The Massachusetts economy added 7,600 jobs last month, bringing the unemployment rate down to 9.3 percent. This may mean the state is on the way to job recovery.
Alan Clayton-Matthews, an economist at Northeastern University, has been waiting for job numbers like these. And for months he has watched the unemployment rate bounce around and send mixed messages about economic trends. Not these latest figures.
"This whole job report is positive," Clayton-Matthews said. "Everything is going in the right direction."
Almost every job sector added workers. Even the numbers from the month before got revised in the right direction: The statisticians decided the state added more jobs in February than they first thought. It all adds up to almost 14,000 new jobs over the last three months.
One of them went to Aubrey Everett in Quincy.
"When I actually got the official offer, I had just picked my stepdaughter up from her house," Everett said. "She was so excited and said, 'Aubrey got a job.' It was just, I just felt such immense relief."
Everett had been laid off last May, when the retail store she worked for went out of business. She says it was a full-time job looking for one. Over the months, everyone she reached out to said they weren’t hiring right now. Those that were told Aubrey she was overqualified.
"It really sucked. It was one of the worst times for me. I’m young, I’m only 25," Everett said. "So I was like, 'Where is my life going? Where is my career going?' It was very difficult."
Aubrey’s thrilled to be back at work doing what she studied in college.

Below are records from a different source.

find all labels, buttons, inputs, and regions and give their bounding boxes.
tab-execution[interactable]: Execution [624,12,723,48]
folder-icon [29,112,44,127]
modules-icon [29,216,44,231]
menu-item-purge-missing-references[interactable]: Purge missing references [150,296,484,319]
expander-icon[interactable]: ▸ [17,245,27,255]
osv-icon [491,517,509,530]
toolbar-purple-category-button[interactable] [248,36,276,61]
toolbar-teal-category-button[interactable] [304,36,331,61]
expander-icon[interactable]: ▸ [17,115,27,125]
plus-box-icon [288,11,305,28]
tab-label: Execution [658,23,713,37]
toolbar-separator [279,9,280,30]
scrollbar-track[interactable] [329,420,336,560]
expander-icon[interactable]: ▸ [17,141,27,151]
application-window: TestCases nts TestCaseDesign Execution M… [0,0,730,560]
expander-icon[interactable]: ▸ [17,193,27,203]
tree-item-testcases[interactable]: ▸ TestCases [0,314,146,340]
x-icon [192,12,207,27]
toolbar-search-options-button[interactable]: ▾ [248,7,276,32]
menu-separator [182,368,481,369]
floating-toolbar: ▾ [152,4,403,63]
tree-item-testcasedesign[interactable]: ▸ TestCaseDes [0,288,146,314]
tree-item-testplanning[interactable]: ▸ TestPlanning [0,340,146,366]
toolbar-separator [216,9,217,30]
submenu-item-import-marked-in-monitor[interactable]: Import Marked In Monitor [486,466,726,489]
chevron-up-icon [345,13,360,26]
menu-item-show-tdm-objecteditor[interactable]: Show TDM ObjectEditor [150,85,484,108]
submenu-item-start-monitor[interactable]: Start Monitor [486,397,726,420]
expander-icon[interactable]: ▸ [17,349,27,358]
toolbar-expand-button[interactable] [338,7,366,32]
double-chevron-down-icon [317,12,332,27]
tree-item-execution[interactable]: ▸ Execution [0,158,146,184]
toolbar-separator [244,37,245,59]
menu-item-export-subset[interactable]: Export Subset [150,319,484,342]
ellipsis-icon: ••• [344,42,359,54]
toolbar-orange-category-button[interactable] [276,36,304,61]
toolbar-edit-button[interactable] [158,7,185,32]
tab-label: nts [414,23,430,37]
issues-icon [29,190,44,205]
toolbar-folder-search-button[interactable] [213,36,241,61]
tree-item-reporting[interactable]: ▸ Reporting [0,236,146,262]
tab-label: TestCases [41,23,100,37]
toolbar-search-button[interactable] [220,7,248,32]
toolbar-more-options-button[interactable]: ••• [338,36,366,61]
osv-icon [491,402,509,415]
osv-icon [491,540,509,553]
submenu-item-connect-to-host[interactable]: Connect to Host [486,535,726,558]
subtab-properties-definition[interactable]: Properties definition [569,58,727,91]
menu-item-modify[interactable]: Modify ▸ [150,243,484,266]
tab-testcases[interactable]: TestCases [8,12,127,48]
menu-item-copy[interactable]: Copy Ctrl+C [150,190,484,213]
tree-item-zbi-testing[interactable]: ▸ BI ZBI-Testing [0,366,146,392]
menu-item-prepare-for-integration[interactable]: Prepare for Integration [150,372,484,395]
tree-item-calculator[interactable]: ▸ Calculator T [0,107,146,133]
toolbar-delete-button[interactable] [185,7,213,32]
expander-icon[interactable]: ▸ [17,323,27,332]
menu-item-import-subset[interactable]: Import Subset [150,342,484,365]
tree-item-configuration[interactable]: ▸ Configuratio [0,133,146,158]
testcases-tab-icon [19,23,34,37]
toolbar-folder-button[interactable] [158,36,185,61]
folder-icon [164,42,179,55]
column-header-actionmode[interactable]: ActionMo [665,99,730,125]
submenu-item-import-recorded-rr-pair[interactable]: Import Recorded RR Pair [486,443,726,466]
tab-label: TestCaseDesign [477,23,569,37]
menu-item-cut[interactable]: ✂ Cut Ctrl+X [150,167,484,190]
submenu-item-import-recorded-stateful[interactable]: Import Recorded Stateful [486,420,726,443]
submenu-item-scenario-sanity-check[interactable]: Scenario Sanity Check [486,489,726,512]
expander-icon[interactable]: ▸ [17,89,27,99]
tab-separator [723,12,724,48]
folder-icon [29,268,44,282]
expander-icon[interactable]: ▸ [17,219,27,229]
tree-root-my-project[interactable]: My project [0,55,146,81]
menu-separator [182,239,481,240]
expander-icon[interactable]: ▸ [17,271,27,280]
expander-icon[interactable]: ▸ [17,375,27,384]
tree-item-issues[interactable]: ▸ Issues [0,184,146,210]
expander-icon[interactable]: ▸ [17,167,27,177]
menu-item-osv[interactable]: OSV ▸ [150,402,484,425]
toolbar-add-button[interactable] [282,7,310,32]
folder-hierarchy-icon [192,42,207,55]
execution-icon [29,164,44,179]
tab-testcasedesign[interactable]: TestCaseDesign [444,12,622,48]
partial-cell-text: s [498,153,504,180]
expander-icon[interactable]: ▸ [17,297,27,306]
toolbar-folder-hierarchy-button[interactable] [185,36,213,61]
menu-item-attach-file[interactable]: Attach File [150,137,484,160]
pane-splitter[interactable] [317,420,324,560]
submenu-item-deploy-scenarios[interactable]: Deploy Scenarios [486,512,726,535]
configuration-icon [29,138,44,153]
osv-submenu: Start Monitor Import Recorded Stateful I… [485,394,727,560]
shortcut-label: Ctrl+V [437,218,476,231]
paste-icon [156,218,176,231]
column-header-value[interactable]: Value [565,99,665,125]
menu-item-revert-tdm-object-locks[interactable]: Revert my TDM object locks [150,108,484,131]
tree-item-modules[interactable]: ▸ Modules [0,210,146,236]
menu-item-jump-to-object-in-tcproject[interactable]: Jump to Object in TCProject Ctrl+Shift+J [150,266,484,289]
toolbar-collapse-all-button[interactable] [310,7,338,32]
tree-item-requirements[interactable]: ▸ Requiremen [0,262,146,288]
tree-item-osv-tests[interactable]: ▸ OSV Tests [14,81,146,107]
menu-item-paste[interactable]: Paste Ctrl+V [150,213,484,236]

But here’s the reality check. There are more than 323,000 people in Massachusetts who are still looking for work — that doesn’t count people who have given up looking. Clayton-Matthews expects some things, like foreclosures, to continue to get worse. Even when people do get hired, he says, it takes a long time to build up savings and credit again.
"We’re still seeing a lot of pain out there, and that’s going to dissipate slowly. But at least the economy is in recovery," Clayton-Matthews said.
There’s pain, he says, but at least things are starting to get better.
This program aired on April 16, 2010.